▸ **Task prompt**: Set down the entries once more, exactly as given.

——————

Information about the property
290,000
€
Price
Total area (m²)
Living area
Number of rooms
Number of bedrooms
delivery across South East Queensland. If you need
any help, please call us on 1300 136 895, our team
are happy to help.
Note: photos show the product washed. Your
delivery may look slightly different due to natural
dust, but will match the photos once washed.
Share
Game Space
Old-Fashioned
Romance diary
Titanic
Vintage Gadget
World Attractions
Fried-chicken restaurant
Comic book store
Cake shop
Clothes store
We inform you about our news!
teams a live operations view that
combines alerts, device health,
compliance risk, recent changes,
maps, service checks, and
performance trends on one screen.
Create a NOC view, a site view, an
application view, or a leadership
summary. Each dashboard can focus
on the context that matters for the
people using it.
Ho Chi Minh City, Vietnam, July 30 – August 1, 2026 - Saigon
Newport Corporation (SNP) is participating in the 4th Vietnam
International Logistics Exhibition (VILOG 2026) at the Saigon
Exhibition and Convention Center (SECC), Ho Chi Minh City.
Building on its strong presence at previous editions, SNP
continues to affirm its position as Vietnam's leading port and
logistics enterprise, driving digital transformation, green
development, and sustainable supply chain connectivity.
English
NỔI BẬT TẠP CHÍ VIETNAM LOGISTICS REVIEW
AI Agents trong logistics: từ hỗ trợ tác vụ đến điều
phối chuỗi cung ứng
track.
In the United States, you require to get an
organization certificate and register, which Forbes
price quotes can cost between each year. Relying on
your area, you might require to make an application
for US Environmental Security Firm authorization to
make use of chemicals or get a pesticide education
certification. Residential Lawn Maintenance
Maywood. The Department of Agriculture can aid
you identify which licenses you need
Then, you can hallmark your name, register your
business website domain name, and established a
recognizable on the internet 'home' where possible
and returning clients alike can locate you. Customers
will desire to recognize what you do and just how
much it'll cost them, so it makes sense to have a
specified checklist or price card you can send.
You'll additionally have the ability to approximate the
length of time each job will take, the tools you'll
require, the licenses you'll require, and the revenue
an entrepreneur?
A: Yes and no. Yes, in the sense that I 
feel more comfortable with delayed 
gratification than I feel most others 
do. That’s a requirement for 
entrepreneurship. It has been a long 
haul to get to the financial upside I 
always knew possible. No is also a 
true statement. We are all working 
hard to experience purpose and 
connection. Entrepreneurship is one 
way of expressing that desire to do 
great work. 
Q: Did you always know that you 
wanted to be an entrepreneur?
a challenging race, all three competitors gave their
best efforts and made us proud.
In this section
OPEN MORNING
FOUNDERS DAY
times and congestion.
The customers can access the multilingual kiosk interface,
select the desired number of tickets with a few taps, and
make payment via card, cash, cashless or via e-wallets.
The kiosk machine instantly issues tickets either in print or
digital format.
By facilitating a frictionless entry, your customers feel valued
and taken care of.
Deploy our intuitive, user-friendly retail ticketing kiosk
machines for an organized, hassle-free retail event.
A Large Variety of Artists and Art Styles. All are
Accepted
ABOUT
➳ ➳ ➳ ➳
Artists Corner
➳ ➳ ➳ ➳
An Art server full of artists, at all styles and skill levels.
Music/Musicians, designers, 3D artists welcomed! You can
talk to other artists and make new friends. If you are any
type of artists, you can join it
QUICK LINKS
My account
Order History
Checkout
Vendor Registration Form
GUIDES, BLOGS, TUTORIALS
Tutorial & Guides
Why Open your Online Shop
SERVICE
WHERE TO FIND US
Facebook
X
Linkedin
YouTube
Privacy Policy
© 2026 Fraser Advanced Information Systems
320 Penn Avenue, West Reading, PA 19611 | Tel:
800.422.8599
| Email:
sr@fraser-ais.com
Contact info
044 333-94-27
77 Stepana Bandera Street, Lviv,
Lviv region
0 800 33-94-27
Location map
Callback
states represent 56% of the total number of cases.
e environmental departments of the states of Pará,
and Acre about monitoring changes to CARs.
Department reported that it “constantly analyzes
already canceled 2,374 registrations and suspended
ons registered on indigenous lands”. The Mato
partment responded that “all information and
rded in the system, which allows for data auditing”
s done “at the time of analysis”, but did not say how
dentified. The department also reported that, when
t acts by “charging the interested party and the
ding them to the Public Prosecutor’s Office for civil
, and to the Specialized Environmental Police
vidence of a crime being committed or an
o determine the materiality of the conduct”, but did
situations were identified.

——————

▸ **Solution**:
Information about the property
290,000
€
Price
Total area (m²)
Living area
Number of rooms
Number of bedrooms
delivery across South East Queensland. If you need
any help, please call us on 1300 136 895, our team
are happy to help.
Note: photos show the product washed. Your
delivery may look slightly different due to natural
dust, but will match the photos once washed.
Share
Game Space
Old-Fashioned
Romance diary
Titanic
Vintage Gadget
World Attractions
Fried-chicken restaurant
Comic book store
Cake shop
Clothes store
We inform you about our news!
teams a live operations view that
combines alerts, device health,
compliance risk, recent changes,
maps, service checks, and
performance trends on one screen.
Create a NOC view, a site view, an
application view, or a leadership
summary. Each dashboard can focus
on the context that matters for the
people using it.
Ho Chi Minh City, Vietnam, July 30 – August 1, 2026 - Saigon
Newport Corporation (SNP) is participating in the 4th Vietnam
International Logistics Exhibition (VILOG 2026) at the Saigon
Exhibition and Convention Center (SECC), Ho Chi Minh City.
Building on its strong presence at previous editions, SNP
continues to affirm its position as Vietnam's leading port and
logistics enterprise, driving digital transformation, green
development, and sustainable supply chain connectivity.
English
NỔI BẬT TẠP CHÍ VIETNAM LOGISTICS REVIEW
AI Agents trong logistics: từ hỗ trợ tác vụ đến điều
phối chuỗi cung ứng
track.
In the United States, you require to get an
organization certificate and register, which Forbes
price quotes can cost between each year. Relying on
your area, you might require to make an application
for US Environmental Security Firm authorization to
make use of chemicals or get a pesticide education
certification. Residential Lawn Maintenance
Maywood. The Department of Agriculture can aid
you identify which licenses you need
Then, you can hallmark your name, register your
business website domain name, and established a
recognizable on the internet 'home' where possible
and returning clients alike can locate you. Customers
will desire to recognize what you do and just how
much it'll cost them, so it makes sense to have a
specified checklist or price card you can send.
You'll additionally have the ability to approximate the
length of time each job will take, the tools you'll
require, the licenses you'll require, and the revenue
an entrepreneur?
A: Yes and no. Yes, in the sense that I 
feel more comfortable with delayed 
gratification than I feel most others 
do. That’s a requirement for 
entrepreneurship. It has been a long 
haul to get to the financial upside I 
always knew possible. No is also a 
true statement. We are all working 
hard to experience purpose and 
connection. Entrepreneurship is one 
way of expressing that desire to do 
great work. 
Q: Did you always know that you 
wanted to be an entrepreneur?
a challenging race, all three competitors gave their
best efforts and made us proud.
In this section
OPEN MORNING
FOUNDERS DAY
times and congestion.
The customers can access the multilingual kiosk interface,
select the desired number of tickets with a few taps, and
make payment via card, cash, cashless or via e-wallets.
The kiosk machine instantly issues tickets either in print or
digital format.
By facilitating a frictionless entry, your customers feel valued
and taken care of.
Deploy our intuitive, user-friendly retail ticketing kiosk
machines for an organized, hassle-free retail event.
A Large Variety of Artists and Art Styles. All are
Accepted
ABOUT
➳ ➳ ➳ ➳
Artists Corner
➳ ➳ ➳ ➳
An Art server full of artists, at all styles and skill levels.
Music/Musicians, designers, 3D artists welcomed! You can
talk to other artists and make new friends. If you are any
type of artists, you can join it
QUICK LINKS
My account
Order History
Checkout
Vendor Registration Form
GUIDES, BLOGS, TUTORIALS
Tutorial & Guides
Why Open your Online Shop
SERVICE
WHERE TO FIND US
Facebook
X
Linkedin
YouTube
Privacy Policy
© 2026 Fraser Advanced Information Systems
320 Penn Avenue, West Reading, PA 19611 | Tel:
800.422.8599
| Email:
sr@fraser-ais.com
Contact info
044 333-94-27
77 Stepana Bandera Street, Lviv,
Lviv region
0 800 33-94-27
Location map
Callback
states represent 56% of the total number of cases.
e environmental departments of the states of Pará,
and Acre about monitoring changes to CARs.
Department reported that it “constantly analyzes
already canceled 2,374 registrations and suspended
ons registered on indigenous lands”. The Mato
partment responded that “all information and
rded in the system, which allows for data auditing”
s done “at the time of analysis”, but did not say how
dentified. The department also reported that, when
t acts by “charging the interested party and the
ding them to the Public Prosecutor’s Office for civil
, and to the Specialized Environmental Police
vidence of a crime being committed or an
o determine the materiality of the conduct”, but did
situations were identified.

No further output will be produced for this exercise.